Потому что для этого народа жизнь «моего героя» интереснее, мне кажется, всех мировых катаклизмов. Помню, как году примерно в 2000-м зашлось у меня сердце при виде его портрета на первых полосах всех итальянских газет. Оказалось, кажется, что руку сломал. Или ногу. Или снова сказал что-то с экрана.

Я не знаю, зачем ему были эти два концерта в Вероне: соскучился по публике? Захотел поговорить о наболевшем? Напомнить о себе?

Какая разница. Если за полчаса с момента старта интернет-продаж билетов ушло около 10 тысяч. И тех, что по евро, и «самых дорогих», по 165 евро, которые перед концертом местные красавцы толкали по трешке тысяч.

Если возрастной «разброс» — от младенцев до стариков.

Он, как певица из старого анекдота, может вообще не утруждать связки. «Пусть он просто ходит».

А он и ходил. Этой своей удивительной походкой. Оглядывал Арену.

И в какой-то момент стало ясно, почему он настоящая звезда.

Челентано — это символ и чистейшее воплощение абсолютной, невероятной внутренней свободы.

Господи, как очевидно на его фоне полное отсутствие фигур подобного масштаба на нашей местечковой арене.

Даже если не говорить о декорациях, режиссуре, танцорах и свете. Все эти крайности — от высокомерия и снисходительности до унылого заискивания «ялюблювас и яневижувашихрук».

В какие перья их ни наряди, — никому и близко не подойти. Как там говорил его герой в «Блефе»: «Ставьте на красное, ставьте на черное, все равно выиграет зеро».

Широкие штаны, вечные его эти мягкие казаки странного цвета, полуспортивная кофта, беретик вязаный с люрексом. Мы знаем, что под ним — небрежная лысина пожилого человека. Мы видим, что ходить ему уже не очень легко. Но этот бешеный, уникальный, единственный, только его рок-н-ролл, — и он снова Молледжатто, весь на пружинах.
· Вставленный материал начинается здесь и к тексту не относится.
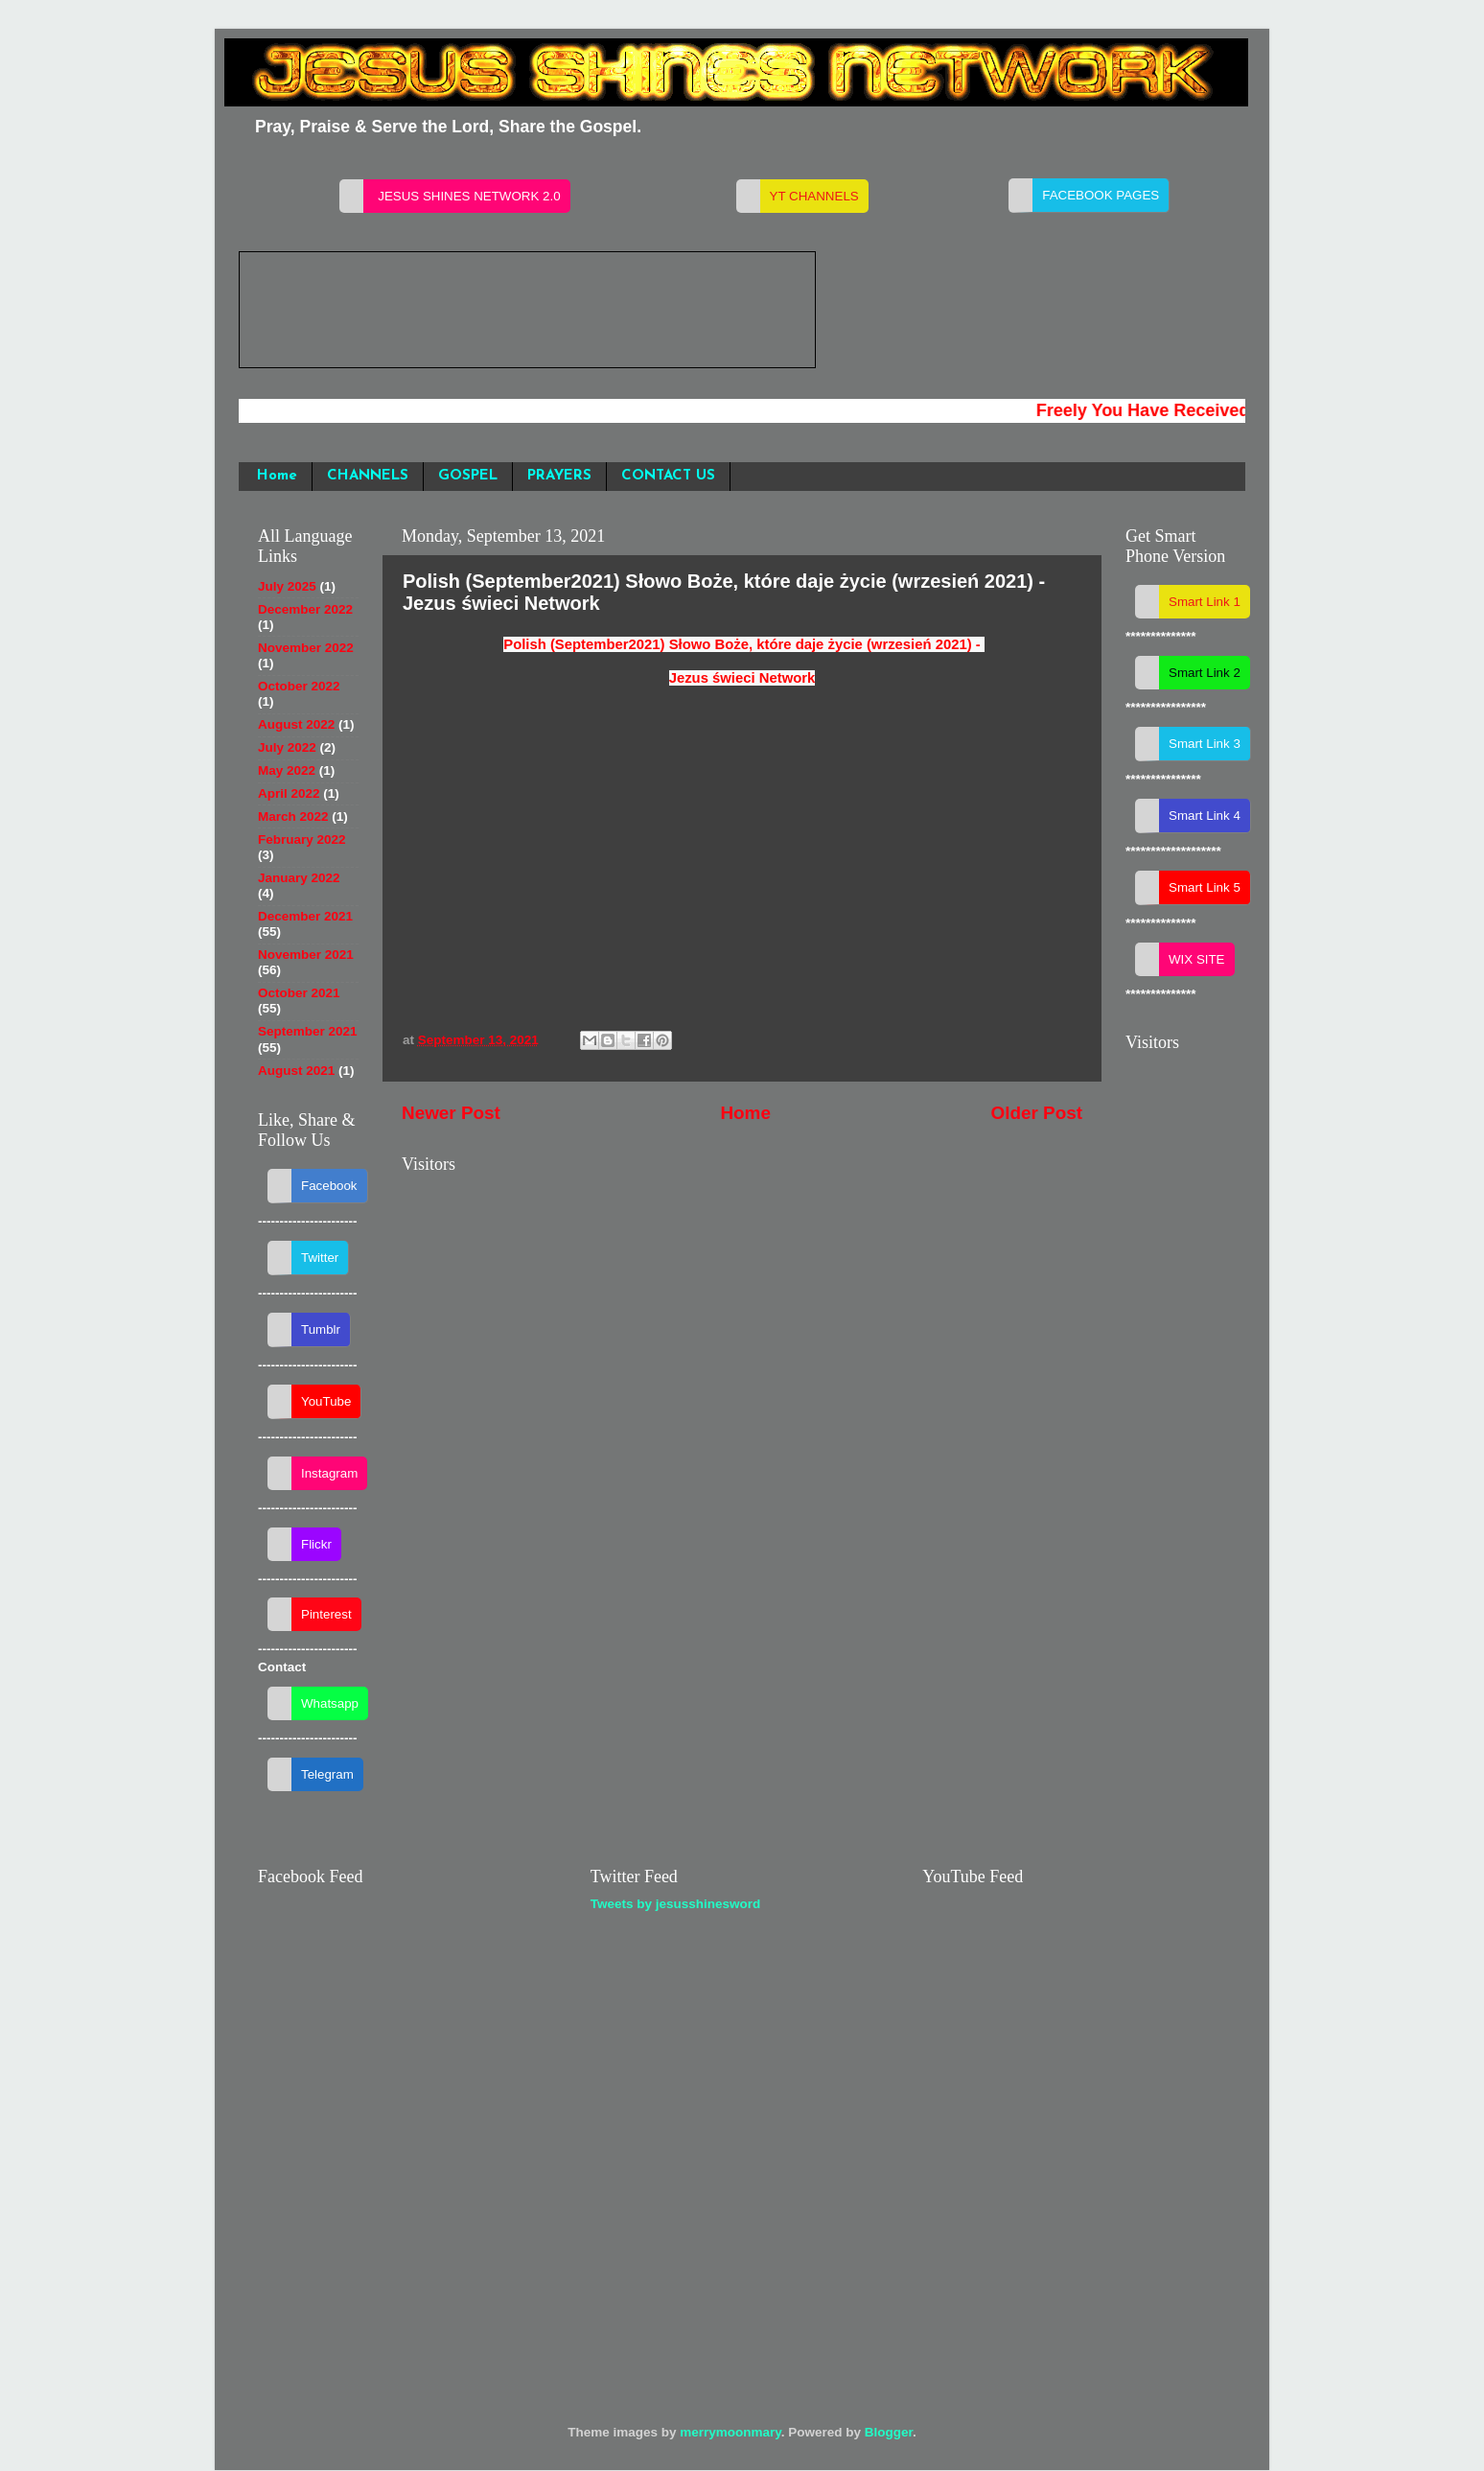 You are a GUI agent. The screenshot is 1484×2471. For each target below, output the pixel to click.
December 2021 (305, 916)
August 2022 (296, 724)
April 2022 (289, 793)
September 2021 (308, 1031)
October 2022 (299, 686)
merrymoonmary (730, 2432)
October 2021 (299, 993)
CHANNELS (367, 476)
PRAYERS (559, 476)
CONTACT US (668, 476)
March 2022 (293, 816)
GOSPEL (468, 476)
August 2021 (296, 1070)
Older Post (1036, 1113)
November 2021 (306, 954)
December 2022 (305, 609)
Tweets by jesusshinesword (676, 1904)
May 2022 (286, 770)
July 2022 (287, 747)
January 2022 (299, 878)
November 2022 (306, 648)
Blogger (889, 2432)
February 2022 (302, 839)
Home (277, 476)
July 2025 (287, 586)
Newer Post (451, 1113) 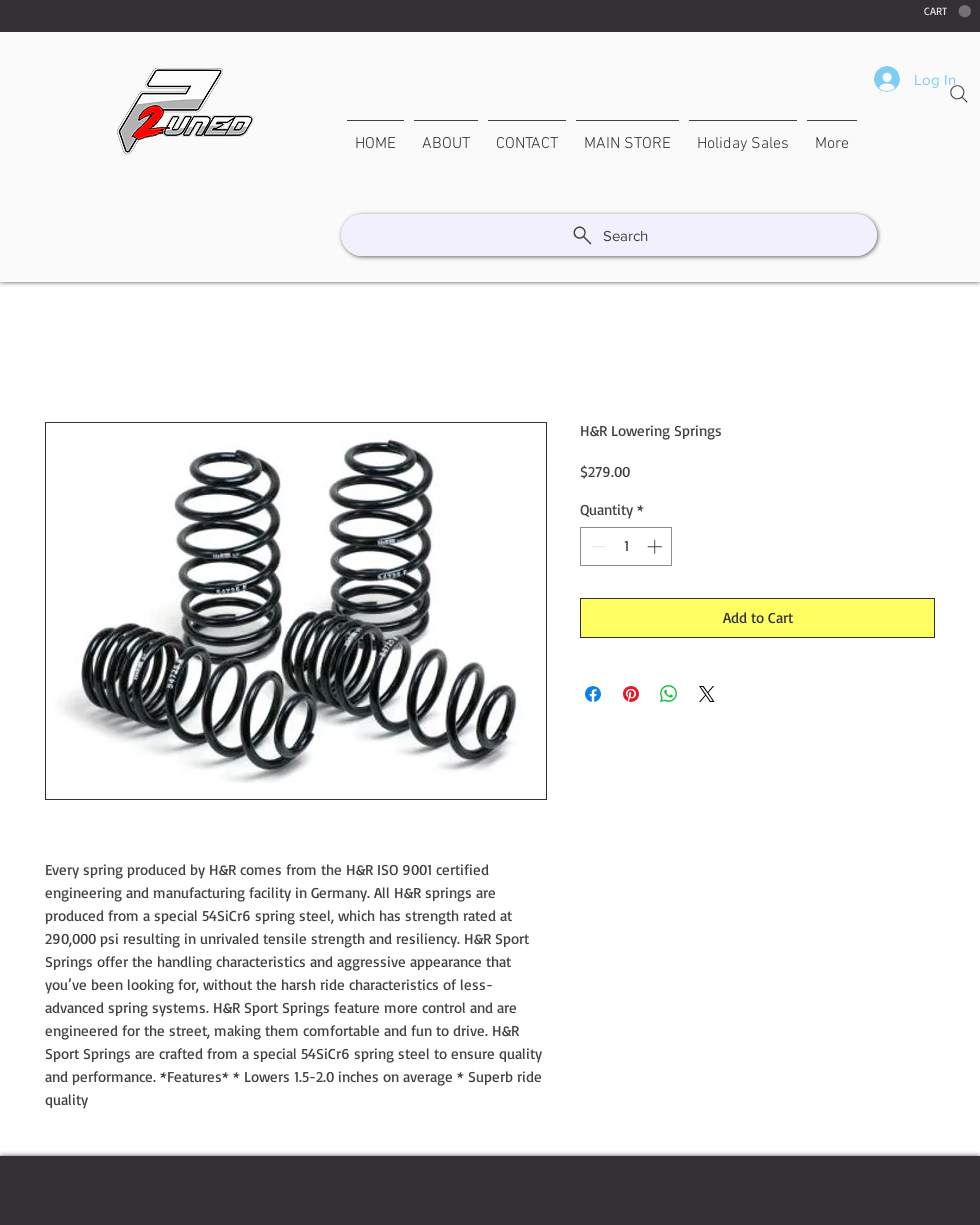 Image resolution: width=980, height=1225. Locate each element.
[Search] (959, 94)
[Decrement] (596, 546)
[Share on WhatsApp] (669, 694)
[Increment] (656, 546)
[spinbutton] (626, 546)
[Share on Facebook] (593, 694)
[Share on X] (707, 694)
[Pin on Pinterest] (631, 694)
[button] (947, 11) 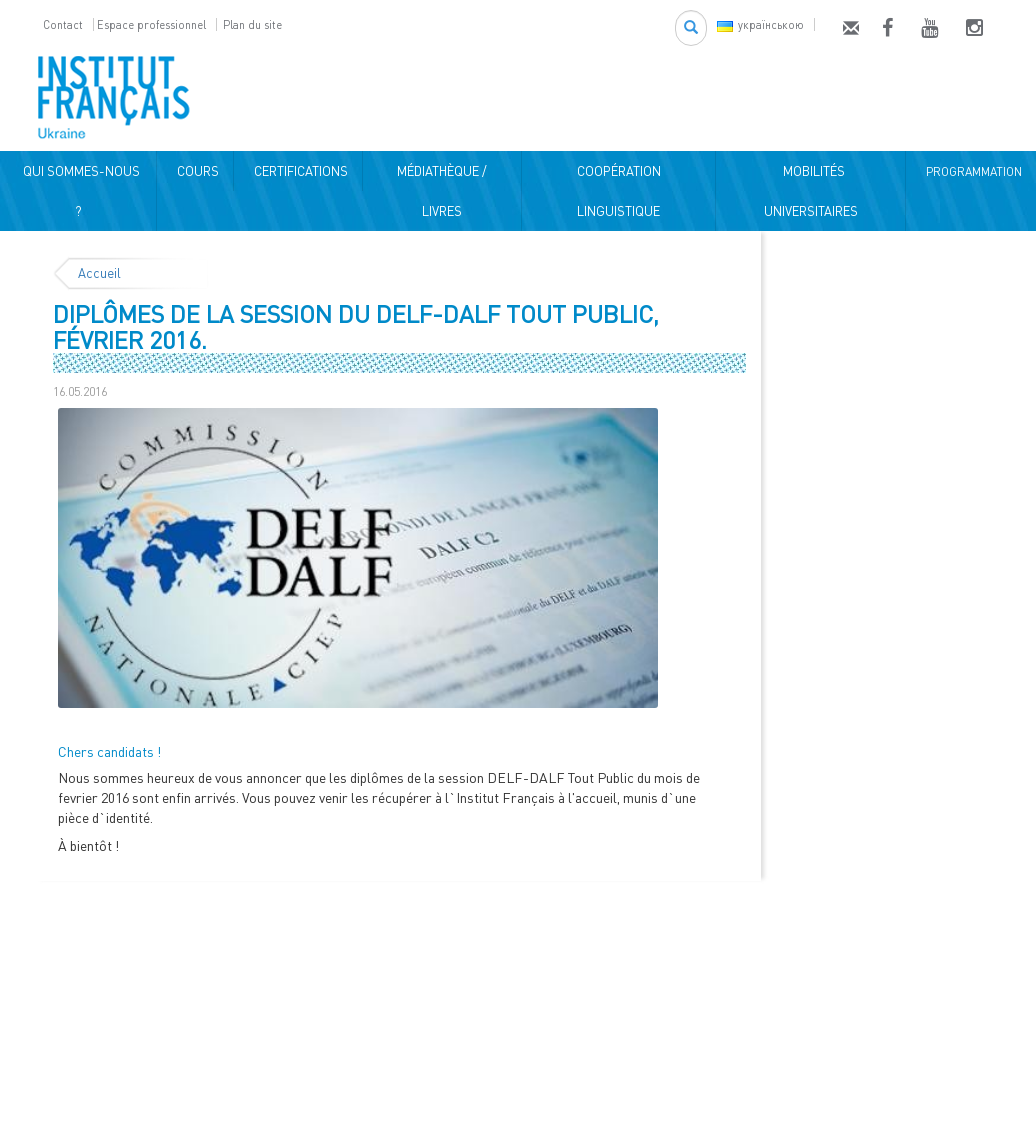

Ему нет необходимости потеть и прыгать, достаточно мимолетного движения, намека, двух шагов, — и зал вопит в экстазе. Столько в этом силы, стиля и иронии.

«Голос не стареет!», — утешает будто сам себя его друг и соратник, вечный мальчик Джанни Моранди.

Стареет, говорит Челентано, улыбается отрешенно. Стареет. Но становится только лучше.

Люди вокруг поют хором все песни, которые он исполнял за 50 примерно лет. Плачут и обнимаются. Скандируют: Ад-ри-а-но! Хором зовут его в президенты.

Он улыбается.

Жена артиста, она же импрессарио всей его жизни (как, как им это удается, — вот так срастись неразделимо?), выкладывает в Фейсбук трогательные кадры двух вечеров.

Все кончилось.

Какой крутой, — хором звучит на центральной площади. Расходятся его гости.

Именно так это и выглядит: что он всех пригласил. И вел себя как хозяин. И столько в этом было, боже мой, тепла и внутреннего достоинства, энергии и правды, любви и таланта.

И еще вот этого странного ощущения, — как много у него впереди. Что он идет все выше и выше. Что каждый новый шаг круче предыдущего. Что он будет творить и удивлять.

А что, может себе позволить. Он же абсолютно свободен. Если внутри, значит, и снаружи: помним ли мы эту закономерность? А он о ней, наверное, и не думает никогда: бывают люди, у которых это просто качество личности.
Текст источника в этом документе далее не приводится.